By: Yasmin Vejs Simsek, Staff Writer
In my personal opinion, grime is one of the best things to come out of the UK. This relatively new genre of music (2000s) that stems from a mix of garage, jungle, and hip hop has its epicenter in London. So here you have five songs by Black artists from the grime scene to get you out of your Drake phase and into a whole new world of rap.

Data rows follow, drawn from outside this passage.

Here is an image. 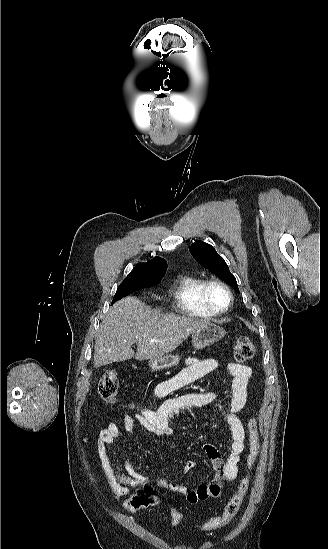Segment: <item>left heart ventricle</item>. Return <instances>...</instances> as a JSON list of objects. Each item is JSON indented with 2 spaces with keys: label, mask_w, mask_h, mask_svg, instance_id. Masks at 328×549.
Wrapping results in <instances>:
<instances>
[{
  "label": "left heart ventricle",
  "mask_w": 328,
  "mask_h": 549,
  "mask_svg": "<svg viewBox=\"0 0 328 549\" xmlns=\"http://www.w3.org/2000/svg\"><path fill=\"white\" fill-rule=\"evenodd\" d=\"M211 300L216 308L223 309L229 302V296L225 290L214 288L211 292Z\"/></svg>",
  "instance_id": "1"
}]
</instances>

“Big for your boots” by Stormzy
Photo Credit: #Merky Warner ADA
How could one start a suggestion of grime music without the biggest top boy of all? Stormzy once protested the rise in knife-crimes and racial inequality in Britain by performing at Glastonbury with a stab-proof vest designed by Banksy. He got tens of thousands of people to scream “fuck the government and fuck Boris” while performing “Vossi Bop.” Yet he is soft enough to make this hit song with the lyrics, “You’re never too big for Adele.” Enjoy this masterpiece that’ll big you up to seize the day. In grime lingo, to “big up” means to feel important.
“Red Card” by JME, Skepta, Jammer & Shorty
Photo Credit: Boy Better Know Collective
This number has some of the big shots from BBK behind it. If you want to feel like you own the campus when you walk through it to your dreaded summer classes, this is the soundtrack for your day. You can almost see the make it rain meme happen to this song. It’s utterly adorable how these men who seem so tough on the outside sing lyrics about Mario Kart and Haribo.
“16 Shots” by Stefflon Don
Photo Credit: Polydor Records
I had to include the queen of grime: Stefflon Don, who dominates the international women rap scene. Arguably this song is not grime but Stefflon Don mixes her background in grime with Jamaican dancehall and the result is chef’s kiss. Even though it’s a tad hard-hitting, it’s all about self-defence and protecting the ones you’re closest to. This is an amazing empowerment song for women.
“Aladdin” by Not3s
Photo Credit: Relentless Records
This song helps you envision yourself wearing your sunglasses, cruising in your imaginary BMW, with your arms in the air through the open window. A lot of grime is about confidence and this song is no exception. It’s interesting because most of these artists are in their early-mid 20’s. Their talents back their arrogance, so if you’re ready to big up with the mandem, now you know the way.